Dijital ekonominin vergilendirilmesi konusunda Türkiye, üçlü bir yaklaşım sergilemiştir. Bu kapsamda hem stopaj hem KDV-3 yükümlülüğü getirilmiş ayrıca DHV ihdas edilmiştir. Türkiye’nin vergileme hakkı tartışmasız olmakla birlikte, aynı tür faaliyetlerin vergilendirilmesine yönelik bu yaklaşıma soru işareti koymak gereklidir.

Diğer düzenlemelerle birlikte, özellikle, Danıştay’ın internet sitelerinin iş yeri oluşturacağına ilişkin son içtihadı sonrası KDV-3 sorumluluğu oldukça tartışmalıdır.
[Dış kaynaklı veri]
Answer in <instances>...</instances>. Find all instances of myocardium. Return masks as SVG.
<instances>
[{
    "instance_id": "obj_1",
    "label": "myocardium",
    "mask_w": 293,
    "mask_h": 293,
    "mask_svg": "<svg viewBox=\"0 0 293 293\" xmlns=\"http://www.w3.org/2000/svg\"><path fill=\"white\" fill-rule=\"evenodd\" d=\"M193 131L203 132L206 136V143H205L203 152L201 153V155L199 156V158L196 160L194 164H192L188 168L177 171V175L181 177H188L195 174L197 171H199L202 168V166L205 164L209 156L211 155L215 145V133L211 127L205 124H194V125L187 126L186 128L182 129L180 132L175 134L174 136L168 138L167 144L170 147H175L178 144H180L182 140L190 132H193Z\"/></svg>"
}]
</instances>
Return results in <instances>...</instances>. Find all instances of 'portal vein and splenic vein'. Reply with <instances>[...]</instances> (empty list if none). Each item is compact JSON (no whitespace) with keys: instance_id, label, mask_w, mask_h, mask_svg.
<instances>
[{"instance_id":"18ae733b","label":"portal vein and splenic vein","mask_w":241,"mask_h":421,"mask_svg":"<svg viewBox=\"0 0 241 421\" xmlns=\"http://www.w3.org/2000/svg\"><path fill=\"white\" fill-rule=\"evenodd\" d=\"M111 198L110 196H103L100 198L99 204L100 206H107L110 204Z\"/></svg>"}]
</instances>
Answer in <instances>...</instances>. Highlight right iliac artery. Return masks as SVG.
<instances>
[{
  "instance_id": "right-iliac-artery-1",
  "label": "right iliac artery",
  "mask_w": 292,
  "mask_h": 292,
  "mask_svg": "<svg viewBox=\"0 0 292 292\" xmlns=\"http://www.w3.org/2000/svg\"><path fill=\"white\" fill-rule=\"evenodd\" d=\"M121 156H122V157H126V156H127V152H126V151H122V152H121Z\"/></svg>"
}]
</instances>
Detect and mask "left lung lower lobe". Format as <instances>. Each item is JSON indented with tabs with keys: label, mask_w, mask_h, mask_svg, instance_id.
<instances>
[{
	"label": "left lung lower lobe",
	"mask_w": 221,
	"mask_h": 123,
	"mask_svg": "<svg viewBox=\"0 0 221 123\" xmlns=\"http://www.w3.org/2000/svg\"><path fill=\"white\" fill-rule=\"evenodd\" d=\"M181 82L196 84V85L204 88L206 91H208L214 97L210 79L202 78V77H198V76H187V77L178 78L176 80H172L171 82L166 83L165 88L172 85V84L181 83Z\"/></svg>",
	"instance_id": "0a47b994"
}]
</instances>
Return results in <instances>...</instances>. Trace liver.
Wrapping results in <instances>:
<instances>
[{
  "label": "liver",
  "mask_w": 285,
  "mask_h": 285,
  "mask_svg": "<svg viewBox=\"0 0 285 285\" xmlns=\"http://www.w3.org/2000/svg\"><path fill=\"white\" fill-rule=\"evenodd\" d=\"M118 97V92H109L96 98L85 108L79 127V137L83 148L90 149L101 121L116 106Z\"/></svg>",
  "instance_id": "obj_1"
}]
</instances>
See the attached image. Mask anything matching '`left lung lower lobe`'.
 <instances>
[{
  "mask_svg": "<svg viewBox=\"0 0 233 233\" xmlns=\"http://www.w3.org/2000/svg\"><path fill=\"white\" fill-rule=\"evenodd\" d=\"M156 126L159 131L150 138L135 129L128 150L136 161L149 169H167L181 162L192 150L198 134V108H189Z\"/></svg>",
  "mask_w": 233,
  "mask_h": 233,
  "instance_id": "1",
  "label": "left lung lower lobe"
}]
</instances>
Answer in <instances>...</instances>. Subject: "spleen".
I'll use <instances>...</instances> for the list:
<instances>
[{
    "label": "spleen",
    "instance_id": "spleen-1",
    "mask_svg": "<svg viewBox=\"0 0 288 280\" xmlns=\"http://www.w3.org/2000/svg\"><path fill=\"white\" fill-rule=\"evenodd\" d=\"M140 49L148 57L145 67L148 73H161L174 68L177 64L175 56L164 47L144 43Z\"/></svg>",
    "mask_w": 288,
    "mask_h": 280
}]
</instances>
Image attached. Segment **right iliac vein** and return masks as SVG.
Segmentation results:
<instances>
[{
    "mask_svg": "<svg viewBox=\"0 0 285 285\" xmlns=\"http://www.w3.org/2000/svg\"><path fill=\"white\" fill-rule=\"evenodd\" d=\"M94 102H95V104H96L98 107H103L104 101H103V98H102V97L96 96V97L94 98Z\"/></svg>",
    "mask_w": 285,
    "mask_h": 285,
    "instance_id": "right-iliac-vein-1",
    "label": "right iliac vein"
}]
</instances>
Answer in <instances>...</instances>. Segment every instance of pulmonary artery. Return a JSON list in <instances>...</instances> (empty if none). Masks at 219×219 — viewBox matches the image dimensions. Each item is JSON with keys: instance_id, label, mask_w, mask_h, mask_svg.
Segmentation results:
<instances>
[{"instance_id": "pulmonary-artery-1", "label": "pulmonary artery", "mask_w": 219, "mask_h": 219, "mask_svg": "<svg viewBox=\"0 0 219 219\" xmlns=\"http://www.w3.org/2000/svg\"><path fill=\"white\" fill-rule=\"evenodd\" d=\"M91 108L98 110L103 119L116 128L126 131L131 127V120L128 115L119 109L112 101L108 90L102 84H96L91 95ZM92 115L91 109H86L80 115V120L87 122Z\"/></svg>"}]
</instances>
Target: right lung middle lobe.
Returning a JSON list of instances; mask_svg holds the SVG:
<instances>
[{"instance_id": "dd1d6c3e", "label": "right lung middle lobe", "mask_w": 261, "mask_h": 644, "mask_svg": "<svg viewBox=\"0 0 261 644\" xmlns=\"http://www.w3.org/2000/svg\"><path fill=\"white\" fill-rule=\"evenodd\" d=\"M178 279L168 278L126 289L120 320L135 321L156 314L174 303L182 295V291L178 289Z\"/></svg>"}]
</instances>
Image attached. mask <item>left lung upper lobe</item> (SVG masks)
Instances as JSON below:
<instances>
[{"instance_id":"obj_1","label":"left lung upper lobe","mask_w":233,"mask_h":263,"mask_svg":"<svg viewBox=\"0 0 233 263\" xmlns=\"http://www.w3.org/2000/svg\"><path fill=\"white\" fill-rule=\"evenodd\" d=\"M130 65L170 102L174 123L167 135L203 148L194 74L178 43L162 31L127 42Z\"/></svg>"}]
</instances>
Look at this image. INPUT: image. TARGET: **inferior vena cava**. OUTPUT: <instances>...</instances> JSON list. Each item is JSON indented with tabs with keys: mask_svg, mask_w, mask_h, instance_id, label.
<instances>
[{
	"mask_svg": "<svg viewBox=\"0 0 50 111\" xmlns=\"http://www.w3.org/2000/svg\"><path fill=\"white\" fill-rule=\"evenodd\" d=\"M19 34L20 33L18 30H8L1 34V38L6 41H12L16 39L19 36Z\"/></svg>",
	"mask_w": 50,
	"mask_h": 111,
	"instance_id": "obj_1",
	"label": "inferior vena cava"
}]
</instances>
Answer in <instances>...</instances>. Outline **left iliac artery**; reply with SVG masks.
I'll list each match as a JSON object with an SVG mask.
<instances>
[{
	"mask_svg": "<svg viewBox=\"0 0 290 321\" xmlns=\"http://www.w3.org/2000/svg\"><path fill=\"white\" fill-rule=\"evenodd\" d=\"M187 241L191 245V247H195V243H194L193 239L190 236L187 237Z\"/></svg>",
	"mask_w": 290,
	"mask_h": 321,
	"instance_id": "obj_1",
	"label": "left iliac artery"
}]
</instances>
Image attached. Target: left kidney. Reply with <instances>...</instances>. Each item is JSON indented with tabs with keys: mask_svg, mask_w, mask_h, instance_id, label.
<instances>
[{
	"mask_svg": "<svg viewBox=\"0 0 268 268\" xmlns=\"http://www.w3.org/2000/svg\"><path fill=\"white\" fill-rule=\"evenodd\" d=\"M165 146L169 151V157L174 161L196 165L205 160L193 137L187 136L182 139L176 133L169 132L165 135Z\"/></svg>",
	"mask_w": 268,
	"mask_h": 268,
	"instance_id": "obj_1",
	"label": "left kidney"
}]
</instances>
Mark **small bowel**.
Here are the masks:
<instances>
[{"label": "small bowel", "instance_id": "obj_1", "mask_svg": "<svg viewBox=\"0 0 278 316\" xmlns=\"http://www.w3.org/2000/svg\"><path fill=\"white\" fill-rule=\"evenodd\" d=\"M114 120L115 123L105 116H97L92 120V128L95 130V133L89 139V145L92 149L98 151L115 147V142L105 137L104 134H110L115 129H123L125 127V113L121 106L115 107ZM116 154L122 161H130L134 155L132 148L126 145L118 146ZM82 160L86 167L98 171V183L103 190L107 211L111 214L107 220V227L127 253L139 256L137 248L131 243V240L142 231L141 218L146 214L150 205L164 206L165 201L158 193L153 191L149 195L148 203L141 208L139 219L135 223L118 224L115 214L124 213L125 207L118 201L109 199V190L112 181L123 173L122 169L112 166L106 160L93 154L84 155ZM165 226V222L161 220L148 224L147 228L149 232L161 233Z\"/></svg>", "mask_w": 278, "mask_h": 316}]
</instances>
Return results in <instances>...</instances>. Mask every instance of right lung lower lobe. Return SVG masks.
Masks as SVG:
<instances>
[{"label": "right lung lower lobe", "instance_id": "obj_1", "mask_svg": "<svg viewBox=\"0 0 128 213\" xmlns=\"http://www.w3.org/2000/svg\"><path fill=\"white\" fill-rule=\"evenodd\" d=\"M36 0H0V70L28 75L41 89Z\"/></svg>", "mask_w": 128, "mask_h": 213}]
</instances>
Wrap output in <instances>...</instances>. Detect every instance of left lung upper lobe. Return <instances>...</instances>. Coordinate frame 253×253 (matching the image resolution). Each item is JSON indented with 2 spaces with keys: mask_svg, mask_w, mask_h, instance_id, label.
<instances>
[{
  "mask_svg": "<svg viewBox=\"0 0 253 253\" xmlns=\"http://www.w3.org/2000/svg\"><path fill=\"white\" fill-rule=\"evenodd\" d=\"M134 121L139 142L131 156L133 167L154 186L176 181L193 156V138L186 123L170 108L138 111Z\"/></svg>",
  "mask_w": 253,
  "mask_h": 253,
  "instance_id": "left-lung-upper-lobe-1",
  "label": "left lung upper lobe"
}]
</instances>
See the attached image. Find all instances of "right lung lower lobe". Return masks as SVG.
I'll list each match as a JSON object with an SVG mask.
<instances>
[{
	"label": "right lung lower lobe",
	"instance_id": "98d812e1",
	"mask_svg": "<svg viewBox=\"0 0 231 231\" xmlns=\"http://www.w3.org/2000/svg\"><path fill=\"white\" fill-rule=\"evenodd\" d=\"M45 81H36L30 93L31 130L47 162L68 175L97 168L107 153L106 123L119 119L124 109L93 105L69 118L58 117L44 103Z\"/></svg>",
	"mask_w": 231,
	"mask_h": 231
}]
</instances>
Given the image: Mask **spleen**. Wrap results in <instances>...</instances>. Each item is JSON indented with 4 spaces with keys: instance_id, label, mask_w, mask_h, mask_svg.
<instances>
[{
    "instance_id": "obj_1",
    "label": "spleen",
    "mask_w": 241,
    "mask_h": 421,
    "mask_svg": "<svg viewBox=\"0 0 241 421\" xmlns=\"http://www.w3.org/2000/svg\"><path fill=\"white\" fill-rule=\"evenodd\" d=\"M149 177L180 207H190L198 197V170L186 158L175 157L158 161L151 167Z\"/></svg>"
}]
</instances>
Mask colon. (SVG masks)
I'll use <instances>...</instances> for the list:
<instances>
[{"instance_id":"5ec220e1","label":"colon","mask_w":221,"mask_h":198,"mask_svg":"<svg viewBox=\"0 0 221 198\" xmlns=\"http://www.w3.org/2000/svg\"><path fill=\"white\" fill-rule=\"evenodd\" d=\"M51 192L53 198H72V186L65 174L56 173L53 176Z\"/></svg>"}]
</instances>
Kanun değişikliğini takiben Tebliğ’de yapılan değişiklikle Türkiye’de ikametgâhı, işyeri, kanuni merkezi ve iş merkezi bulunmayıp, aynı zamanda KDV mükellefi olmayan gerçek kişilere bir bedel karşılığında elektronik ortamda hizmet sunanların, bu hizmetlere ilişkin hesapladıkları katma değer vergisini beyan etmeleri öngörülmüştür. Danıştay kararı sonrası, eğer bu işletmelerin TR’de iş yeri var olduğu kabul edilecekse KDV-3 neden var sorusunu da sormak gereklidir.